Pourquoi courir la nuit ? La réponse en 7 points.

- On ne croise aucun être humain ;

2. Le calme permet d’entendre le moindre frémissement de vie animale ou végétale ;

3. On perd ses repères, de sorte que les lieux les plus familiers deviennent étranges et fascinants ;

4. Tout est beau, à la campagne comme à la ville ;

5. Si on part un peu avant le lever du soleil, on assiste au spectacle le plus sublime et le plus émouvant du monde ;

6. On est pleinement ici et maintenant, tous les sens en alerte pour ne pas se casser la figure ou basculer dans le vide ;

7. On ressent pleinement son centre de gravité : quand on ne voit pas, c’est lui qui signale au corps la pente sur laquelle il est en train de s’engager, avant même que le pied ne plonge en avant (de sorte que l’on peut s’adapter à la topographie sans se tordre la cheville ou trébucher – tout cela se joue en quelques fractions de seconde).
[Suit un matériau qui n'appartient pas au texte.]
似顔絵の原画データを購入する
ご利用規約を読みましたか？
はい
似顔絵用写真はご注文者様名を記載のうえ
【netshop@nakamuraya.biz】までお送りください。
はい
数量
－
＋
Ce centre de gravité se situe quelque part dans le buste mais il bouge, comme une bulle dans un niveau tenu à la verticale. La méditation permet de promener la conscience dans le corps avec une précision étonnante (je peux me rendre sous l’ongle de mon petit orteil si ça me chante, j’ai appris à faire ça) mais cet exercice, courir dans le noir, touche davantage à la proprioception qu’à la morphologie.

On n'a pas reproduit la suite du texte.